К тому же она строит из себя мученицу. Как-то Дженифер подслушала их разговор.
– Моя жизнь была полна взлетов и падений, – сказала мать. – Мой бедный муж никогда не понимал, на какие жертвы я пошла ради него. Я отдала ему лучшие годы моей жизни. Он проиграл все наши сбережения, и я познала годы горьких лишений. Потом ему немного повезло, и он дал мне и сыновьям некое подобие семейного очага. Как вам известно, мы в течение двенадцати лет были заживо похоронены в корнуолльской глуши. Я никогда не жаловалась, поскольку верю, что из любого положения можно извлечь нечто хорошее. Люди были по-своему добры к нам, но, разумеется, они принадлежали к совсем другому кругу. Вы понимаете?

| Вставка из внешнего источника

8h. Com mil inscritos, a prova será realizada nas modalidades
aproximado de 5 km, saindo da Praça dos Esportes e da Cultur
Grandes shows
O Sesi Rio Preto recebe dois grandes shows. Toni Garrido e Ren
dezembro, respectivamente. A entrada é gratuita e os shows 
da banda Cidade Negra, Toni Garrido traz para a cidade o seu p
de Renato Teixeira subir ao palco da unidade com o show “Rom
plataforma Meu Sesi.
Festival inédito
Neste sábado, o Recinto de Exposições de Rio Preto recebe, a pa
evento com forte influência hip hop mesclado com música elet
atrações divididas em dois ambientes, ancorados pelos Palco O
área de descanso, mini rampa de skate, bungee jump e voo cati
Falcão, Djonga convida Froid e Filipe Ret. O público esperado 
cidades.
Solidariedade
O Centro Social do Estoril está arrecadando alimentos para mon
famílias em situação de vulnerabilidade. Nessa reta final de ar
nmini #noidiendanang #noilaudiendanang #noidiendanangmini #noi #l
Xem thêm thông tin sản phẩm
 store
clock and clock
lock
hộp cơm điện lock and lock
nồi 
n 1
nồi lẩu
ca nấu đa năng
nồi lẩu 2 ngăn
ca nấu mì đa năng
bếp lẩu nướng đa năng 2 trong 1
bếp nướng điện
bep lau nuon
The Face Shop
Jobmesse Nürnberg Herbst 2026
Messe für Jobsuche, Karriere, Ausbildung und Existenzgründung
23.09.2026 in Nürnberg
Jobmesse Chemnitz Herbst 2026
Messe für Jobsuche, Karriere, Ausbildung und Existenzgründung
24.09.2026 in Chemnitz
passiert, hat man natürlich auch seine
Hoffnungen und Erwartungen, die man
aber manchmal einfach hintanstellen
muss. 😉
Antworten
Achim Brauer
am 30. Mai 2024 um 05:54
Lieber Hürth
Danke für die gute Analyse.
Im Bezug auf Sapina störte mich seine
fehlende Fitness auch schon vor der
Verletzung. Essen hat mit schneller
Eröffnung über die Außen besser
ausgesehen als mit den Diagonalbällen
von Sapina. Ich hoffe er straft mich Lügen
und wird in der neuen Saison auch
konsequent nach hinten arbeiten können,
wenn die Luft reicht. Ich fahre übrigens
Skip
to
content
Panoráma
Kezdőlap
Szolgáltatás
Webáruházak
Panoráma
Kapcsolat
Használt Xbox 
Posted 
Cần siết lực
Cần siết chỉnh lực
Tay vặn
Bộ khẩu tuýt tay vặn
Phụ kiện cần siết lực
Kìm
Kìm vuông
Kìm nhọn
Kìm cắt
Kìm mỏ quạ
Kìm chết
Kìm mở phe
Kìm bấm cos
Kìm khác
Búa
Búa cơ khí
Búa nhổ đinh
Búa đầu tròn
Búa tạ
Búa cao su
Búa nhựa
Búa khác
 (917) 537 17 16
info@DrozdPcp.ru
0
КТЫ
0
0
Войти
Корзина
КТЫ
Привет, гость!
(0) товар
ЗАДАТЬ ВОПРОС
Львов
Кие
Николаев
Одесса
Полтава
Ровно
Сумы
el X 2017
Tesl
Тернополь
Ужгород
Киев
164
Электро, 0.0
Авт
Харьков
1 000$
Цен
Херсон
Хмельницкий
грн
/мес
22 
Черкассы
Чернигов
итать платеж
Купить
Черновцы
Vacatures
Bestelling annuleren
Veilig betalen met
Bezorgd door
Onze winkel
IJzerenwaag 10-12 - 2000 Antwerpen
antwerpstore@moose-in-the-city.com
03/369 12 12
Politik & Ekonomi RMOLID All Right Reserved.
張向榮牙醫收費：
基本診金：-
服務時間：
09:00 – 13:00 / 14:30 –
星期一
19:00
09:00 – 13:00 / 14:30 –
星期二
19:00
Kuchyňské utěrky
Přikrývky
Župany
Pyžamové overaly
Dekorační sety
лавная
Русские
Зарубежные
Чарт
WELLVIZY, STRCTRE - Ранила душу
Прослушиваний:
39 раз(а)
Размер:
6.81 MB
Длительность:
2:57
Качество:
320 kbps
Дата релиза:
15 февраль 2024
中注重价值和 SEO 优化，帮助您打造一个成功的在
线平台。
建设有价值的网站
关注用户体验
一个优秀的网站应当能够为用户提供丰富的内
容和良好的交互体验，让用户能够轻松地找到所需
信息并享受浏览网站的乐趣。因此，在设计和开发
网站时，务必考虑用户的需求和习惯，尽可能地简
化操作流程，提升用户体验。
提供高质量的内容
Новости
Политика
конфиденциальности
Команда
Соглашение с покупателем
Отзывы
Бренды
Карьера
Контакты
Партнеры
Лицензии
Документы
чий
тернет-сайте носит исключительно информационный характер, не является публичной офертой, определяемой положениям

– Бедная вы моя, – сказал мистер Хортон, беря ее за руку.
– Все мое счастье заключалось в Кристофере и детях, заботы о них не оставляли мне времени думать о себе.
Дженифер поспешила прочь. Это было гадко, отвратительно. Она не могла этого переносить.
Как могла мать с таким безразличием говорить о папе, который как раб трудился ради нее. Отдала ему лучшие годы жизни! А что же папа? Очевидно, он вообще ничего ей не дал. Просто был рядом, не делая ни малейших попыток ее понять.